2 Transarterial Chemoembolization
Transarterial chemoembolization (TACE) is an interventional radiology procedure consisting of the concomitant administration, via a transarterial route, of embolic material and anti-cancer drugs into the liver [1].
The indications for TACE in HCC encompass, according to the Barcelona Clinic Liver Cancer (BCLC) group, patients with intermediate stage (BCLC stage B) with a class of recommendation IA [2] and, more recently, with very early and early stage (BCLC stage 0 and A) with a class of recommendation of IB [2].
2.1 Technical Variations
From a technical point of view, the TACE technique presents several variations according to embolic material and drugs.
Concerning embolic material, it is possible to distinguish conventional TACE (c-TACE), drug-eluting microsphere TACE (DEM-TACE) and degradable starch microsphere TACE (DSM-TACE).
c-TACE uses ethyl ester of iodized fatty acids of poppy seed oil (Lipiodol, Guerbet, France) as embolic material, mixed with anticancer drugs [1]. This emulsion is injected selectively into the arterial feeder of the HCC followed by a gelfoam solution for ensuring complete embolization [1]. c-TACE has the most consistent body of evidence regarding clinical results. Two randomized controlled trials (RCTs) showed that the c-TACE group had a relative risk of death ranging from 0.47 (95% CI 0.25–0.91) to 0.49 (95% CI 0.29–0.81) with a better overall survival compared with the control group [3, 4].
DEM-TACE uses microspheres as delivery and embolic material [1]. These microspheres allow slow release of the anti-cancer drugs used. The linkage between the beads and the drugs is based on ionic interaction. There are several different types of bead based on size and intrinsic opacity. The guidelines recommend a standard size of 100–300 μm. Two RCTs tried to demonstrate the superiority of DEM-TACE vs. c-TACE with poor results [5, 6]. In particular, the authors found no oncological benefit, but a better safety profile and drug-eluting toxicity. However, this evidence dates back to the early 2010s. More recently, Yang et al. [7], in a systematic review in 2020, showed a better 2-year overall survival of DEM-TACE vs. c-TACE (relative risk 0.89; 95% CI 0.81–0.99; p = 0.046).
DSM-TACE uses a resorbable amylomer (hydrolyzed potato starch) shaped as beads of 45 ± 7 μm in size that can be mixed with different anti-cancer drugs. The beads are enzymatically degraded by amylases, they have a half-life of about 35–50 min and are completely resorbed after approximately 2 h [8]. Very few reports exist on the value of DSM-TACE in HCC treatment. In particular, DSM-TACE was tested as first- and second-line (after kinase inhibitors discharge) treatment with promising results [8, 9]. One report by Auer et al. [10] showed comparable results between DSM-TACE and transarterial radioembolization.
The most used drug, in the USA and Europe, is doxorubicin. A few new drugs have been tested against doxorubicin in TACE. Shi et al. [11], in a RCT, showed that a mix of lobaplatin, epirubicin and mitomycin C has a better overall survival compared with doxorubicin alone. However, two RCTs failed to demonstrate the superiority of epirubicin over doxorubicin [12, 13].
3 Transarterial Radioembolization
Transarterial radioembolization (TARE) is based on the transarterial hepatic delivery of a radioisotope, yttrium 90 (90Y), a pure beta-radiation emitter [14]. 90Y is loaded onto microspheres; resin for Sirtex (SIR-Sphere, Sirtex Medical, Australia) and glass for Therasphere (TheraSphere, Boston Scientific, Marlborough, MA, USA), with differences between the two devices [14]. Both devices present potential benefits.
3.1 Technical Considerations
All patients must undergo careful pre-treatment angiographic mapping of the vascularization of the tumors less than 2 weeks before the procedure; 185 MBq of 99mTc-macroaggregated albumin allows single-photon emission computed tomography (SPECT) scanning assessment of pulmonary or digestive shunting.
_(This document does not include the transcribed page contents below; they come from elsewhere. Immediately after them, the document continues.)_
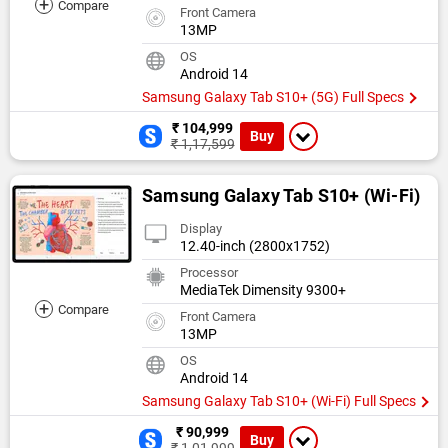
+
Compare
Front Camera
13MP
OS
Android 14
Samsung Galaxy Tab S10+ (5G) Full Specs
₹ 104,999
Buy
₹ 1,17,599
Samsung Galaxy Tab S10+ (Wi-Fi)
Display
12.40-inch (2800x1752)
Processor
MediaTek Dimensity 9300+
+
Compare
Front Camera
13MP
OS
Android 14
Samsung Galaxy Tab S10+ (Wi-Fi) Full Specs
₹ 90,999
Buy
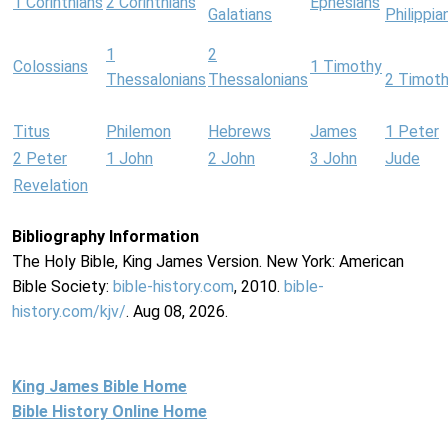
1 Corinthians
2 Corinthians
Ephesians
Galatians
Philippia
1
2
Colossians
1 Timothy
Thessalonians
Thessalonians
2 Timot
Titus
Philemon
Hebrews
James
1 Peter
2 Peter
1 John
2 John
3 John
Jude
Revelation
Bibliography Information
The Holy Bible, King James Version. New York: American
Bible Society:
bible-history.com
, 2010.
bible-
history.com/kjv/
. Aug 08, 2026.
King James Bible Home
Bible History Online Home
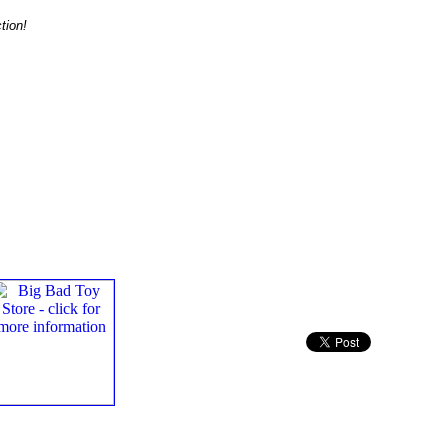
tion!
A lung shunt >20% or 30 Gy potentially contraindicates the treatment [14]. The careful search for and embolization of all the suspected vessels for digestive shunting is mandatory to avoid the possibly severe consequences of non-target embolization and can be done in the same treatment session [14]. This phase must possibly include preliminary cone-beam CT to ensure correct and safe delivery of the radio-device. Assessment of the treatment can be done by SPECT (bremsstrahlung photons) or positron emission tomography (PET) (Fig. 9.1). Recently, the possibility of same-day angiography assessment and treatment has been explored with good results.
3.2 Lessons Learned
Careful patient selection has shown to be essential in treating HCC patients with TARE. The expected patient response to TARE correlates with liver function, albumin-bilirubin (ALBI) score, tumor burden, performance status, and the presence of extra-hepatic disease [15]. The ALBI score [16] seems to surpass the Child-Pugh score in selecting patients, albumin acting as a prognostic biomarker. The extent of portal vein thrombosis, when present, can also play a prognostic role [17].
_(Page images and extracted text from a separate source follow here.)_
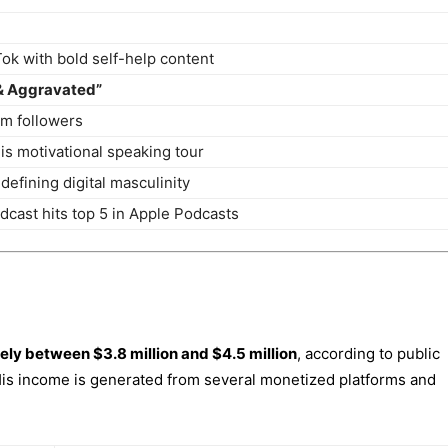
Tok with bold self-help content
& Aggravated”
am followers
his motivational speaking tour
defining digital masculinity
cast hits top 5 in Apple Podcasts
ely between $3.8 million and $4.5 million
, according to public
 His income is generated from several monetized platforms and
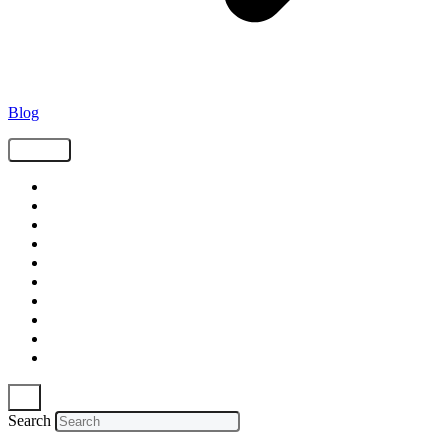
Blog
Tags
Supply Chain
Freight
Shippers
Video
Logistics
Case Study
Technology
Carriers
Press Release
In The News
Search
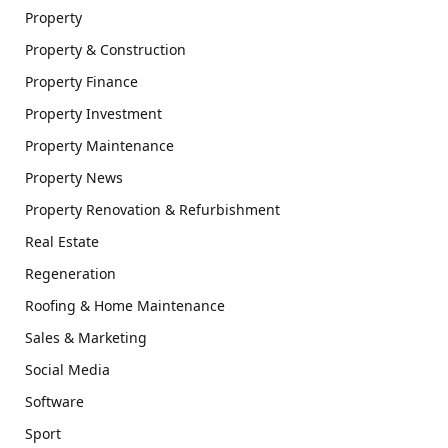
Property
Property & Construction
Property Finance
Property Investment
Property Maintenance
Property News
Property Renovation & Refurbishment
Real Estate
Regeneration
Roofing & Home Maintenance
Sales & Marketing
Social Media
Software
Sport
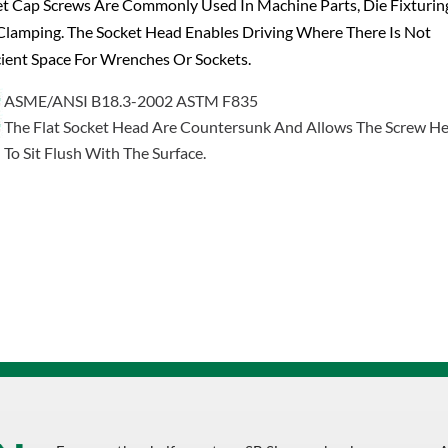
was:
is:
t Cap Screws Are Commonly Used In Machine Parts, Die Fixturin
$1.19.
$0.76.
lamping. The Socket Head Enables Driving Where There Is Not
cient Space For Wrenches Or Sockets.
ASME/ANSI B18.3-2002 ASTM F835
The Flat Socket Head Are Countersunk And Allows The Screw H
To Sit Flush With The Surface.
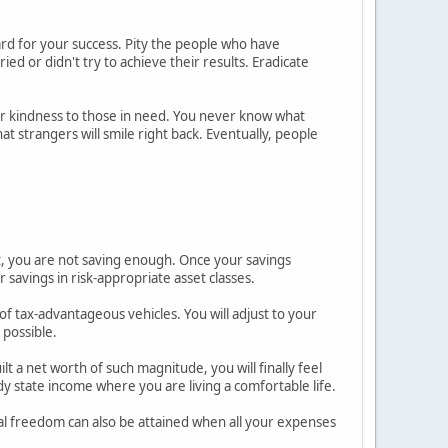
ard for your success. Pity the people who have
ed or didn't try to achieve their results. Eradicate
r kindness to those in need. You never know what
t strangers will smile right back. Eventually, people
, you are not saving enough. Once your savings
r savings in risk-appropriate asset classes.
of tax-advantageous vehicles. You will adjust to your
 possible.
t a net worth of such magnitude, you will finally feel
 state income where you are living a comfortable life.
al freedom can also be attained when all your expenses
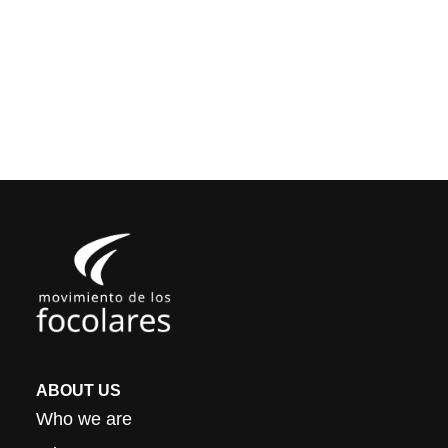
ABOUT US
Who we are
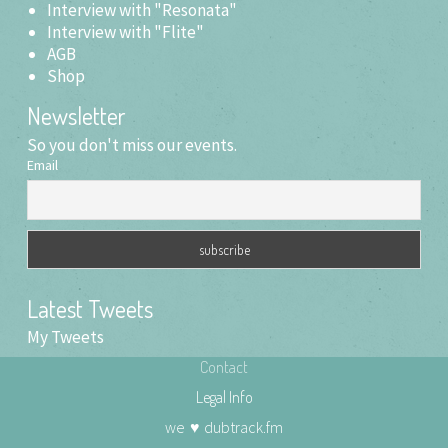
Interview with "Resonata"
Interview with "Flite"
AGB
Shop
Newsletter
So you don't miss our events.
Email
Latest Tweets
My Tweets
Contact
Legal Info
we
♥
dubtrack.fm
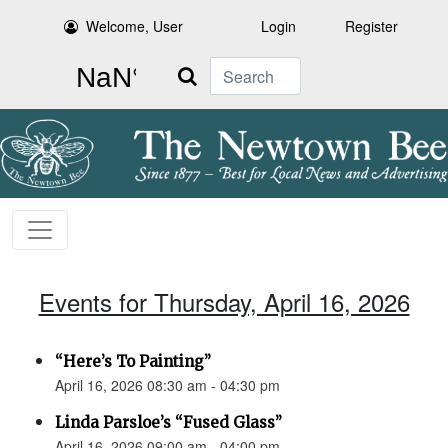
Welcome, User
Login
Register
Search
Events for Thursday, April 16, 2026
“Here’s To Painting”
April 16, 2026 08:30 am - 04:30 pm
Linda Parsloe’s “Fused Glass”
April 16, 2026 09:00 am - 04:00 pm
Scintigraphy pre-assessment allows quantification of dosimetry with multi-compartmental or voxel dosimetry. The procedure and the doses need to be accurately tailored to the tumor burden, the vascularization, and the therapeutic purpose.
The selection of centers with multidisciplinary groups, reproducible and standardized techniques, and adequate technology with cone-beam CT are the fundamental factors of good practice.
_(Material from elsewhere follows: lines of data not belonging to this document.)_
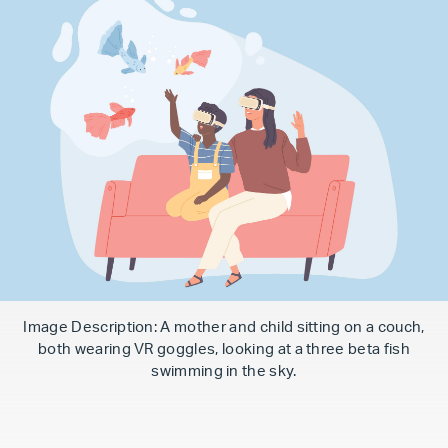
Image Description: A mother and child sitting on a couch,
both wearing VR goggles, looking at a three beta fish
swimming in the sky.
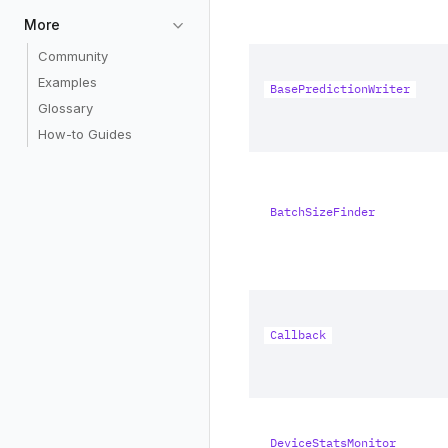
More
Community
Examples
BasePredictionWriter
Glossary
How-to Guides
BatchSizeFinder
Callback
DeviceStatsMonitor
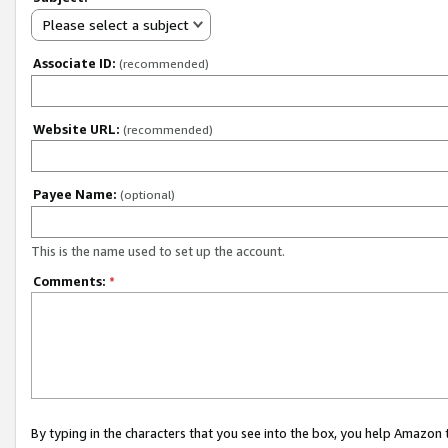
Please select a subject
Associate ID:
(recommended)
Website URL:
(recommended)
Payee Name:
(optional)
This is the name used to set up the account.
Comments:
*
By typing in the characters that you see into the box, you help Amazon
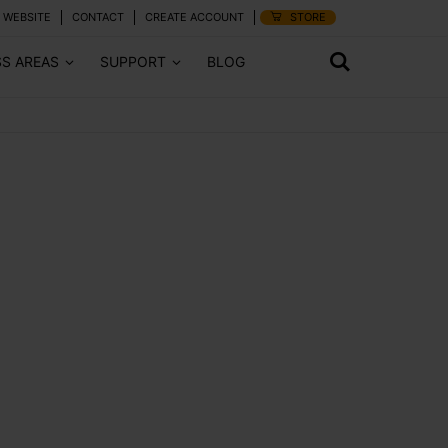
 WEBSITE
CONTACT
CREATE ACCOUNT
STORE
SS AREAS
SUPPORT
BLOG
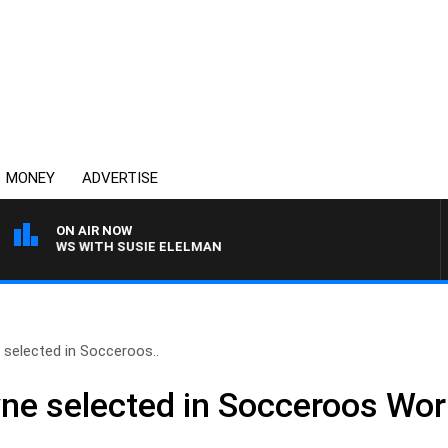
MONEY
ADVERTISE
ON AIR NOW
 CREWS WITH SUSIE ELELMAN
elected in Socceroos..
e selected in Socceroos Wor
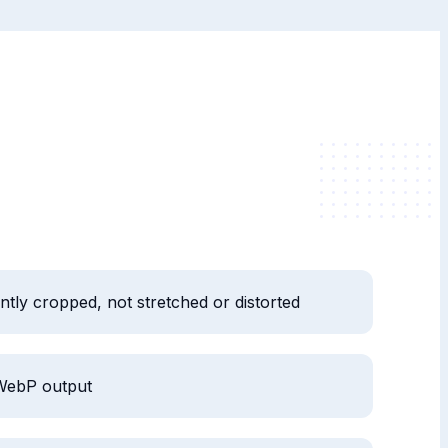
ently cropped, not stretched or distorted
WebP output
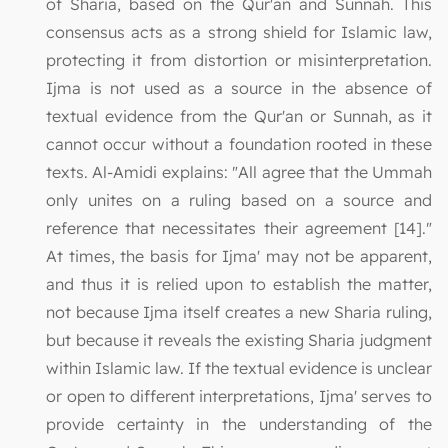
of Sharia, based on the Qur'an and Sunnah. This
consensus acts as a strong shield for Islamic law,
protecting it from distortion or misinterpretation.
Ijma is not used as a source in the absence of
textual evidence from the Qur'an or Sunnah, as it
cannot occur without a foundation rooted in these
texts. Al-Amidi explains: "All agree that the Ummah
only unites on a ruling based on a source and
reference that necessitates their agreement [14]."
At times, the basis for Ijma' may not be apparent,
and thus it is relied upon to establish the matter,
not because Ijma itself creates a new Sharia ruling,
but because it reveals the existing Sharia judgment
within Islamic law. If the textual evidence is unclear
or open to different interpretations, Ijma' serves to
provide certainty in the understanding of the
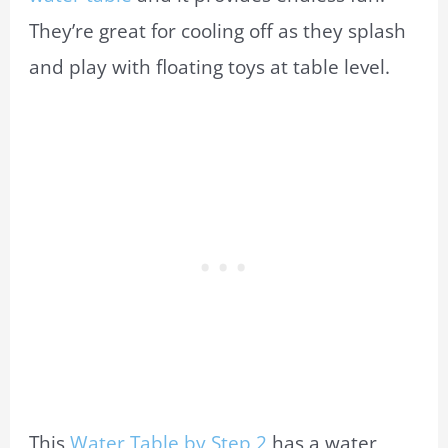
They’re great for cooling off as they splash
and play with floating toys at table level.
This
Water Table by Step 2
has a water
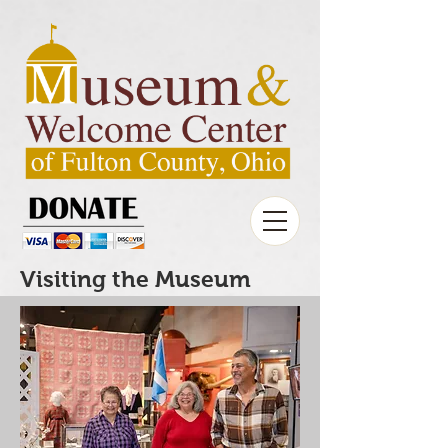
Visiting the Museum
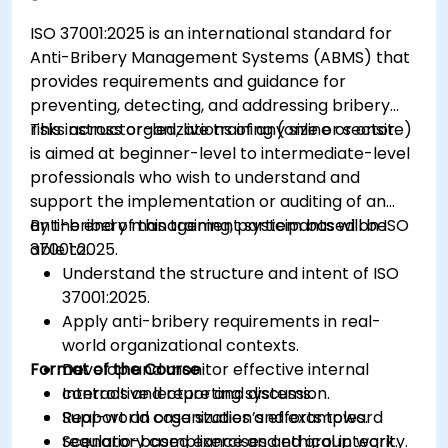
ISO 37001:2025 is an international standard for
Anti-Bribery Management Systems (ABMS) that
provides requirements and guidance for
preventing, detecting, and addressing bribery
risks across organizations of any size or sector.
This instructor-led, live training (online or onsite)
is aimed at beginner-level to intermediate-level
professionals who wish to understand and
support the implementation or auditing of an
anti-bribery management system based on ISO
By the end of this training, participants will be
37001:2025.
able to:
Understand the structure and intent of ISO
37001:2025.
Apply anti-bribery requirements in real-
world organizational contexts.
Format of the Course
Develop and monitor effective internal
controls and reporting systems.
Interactive lecture and discussion.
Support an organization’s efforts toward
Real-world case studies and examples.
regulatory compliance and ethical integrity.
Scenario-based exercises and group work.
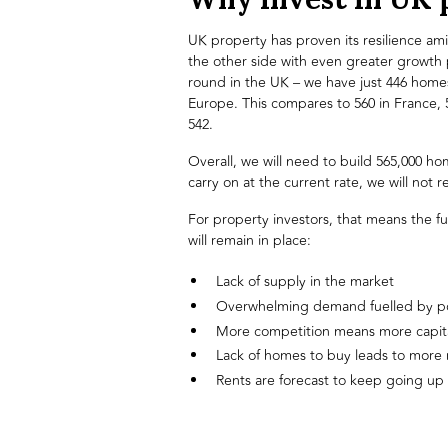
UK property has proven its resilience a
the other side with even greater growth
round in the UK – we have just 446 homes
Europe. This compares to 560 in France,
542.
Overall, we will need to build 565,000 ho
carry on at the current rate, we will not
For property investors, that means the f
will remain in place:
Lack of supply in the market
Overwhelming demand fuelled by p
More competition means more capita
Lack of homes to buy leads to more 
Rents are forecast to keep going up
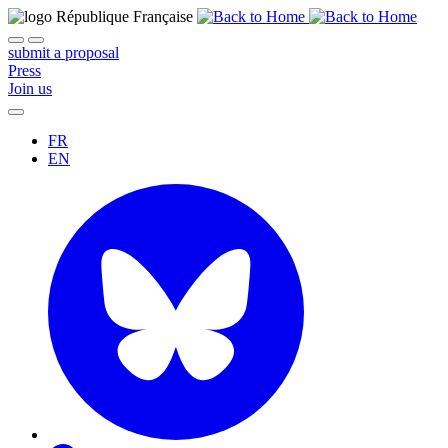
submit a proposal
Press
Join us
FR
EN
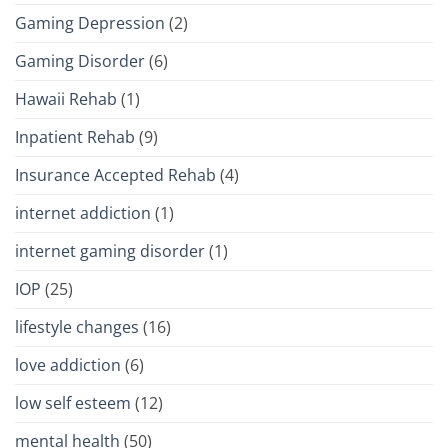
Gaming Depression
(2)
Gaming Disorder
(6)
Hawaii Rehab
(1)
Inpatient Rehab
(9)
Insurance Accepted Rehab
(4)
internet addiction
(1)
internet gaming disorder
(1)
IOP
(25)
lifestyle changes
(16)
love addiction
(6)
low self esteem
(12)
mental health
(50)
3.3 Indications and Clinical Utility
Historically, TARE has been used in the advanced setting demonstrating good results in particular with portal thrombosis (BCLC stage B/C). The multicentric European analysis ENRY 4 provided robust evidence on tumor responses and high disease control rates with a safe profile all across BCLC stages. However, the three phase III trials, SARAH and SIRveNIB (TARE vs. sorafenib) and SORAMIC (TARE + sorafenib vs. sorafenib), conducted in advanced HCC patients failed to show any benefit in overall survival [18,19,20]. They also confirmed the non-inferiority of TARE and the clear benefits in terms of reduced toxicity (fewer adverse events) and improved quality of life compared to sorafenib [21]. The limits of these trials have been well analyzed: center selection and skills, patient selection, delay of treatment, and low dosimetry [21]. Consequently, TARE was not included in the 2018 guidelines of the European and American Associations for the Study of the Liver (EASL, AASLD) [22].
In the European Society for Medical Oncology (ESMO) guidelines [2], the indications for TARE moved from the advanced stage on to the early and intermediate stage, but with only a moderate level of evidence. In fact, the concept of ablative setting, radiation segmentectomy or lobectomy, strictly correlated to dosimetry, has emerged more recently with outcomes at 5 years as good as other curative methods, surgery or ablation [23, 24]. The focus on dosimetry of the latest trials DOSISPHERE and LEGACY also clearly showed good results [24, 25].
This has allowed TARE to enter the BCLC stage 0–A, competing with other curative treatments [2].
Despite the fact that there were no more indications in the advanced stage in guidelines, due to the recent development of new systemic therapies, the latest ESMO update of 2021 [2] reintroduced TARE in the advanced setting for patients with liver-confined disease not suitable for TACE and/or systemic therapy.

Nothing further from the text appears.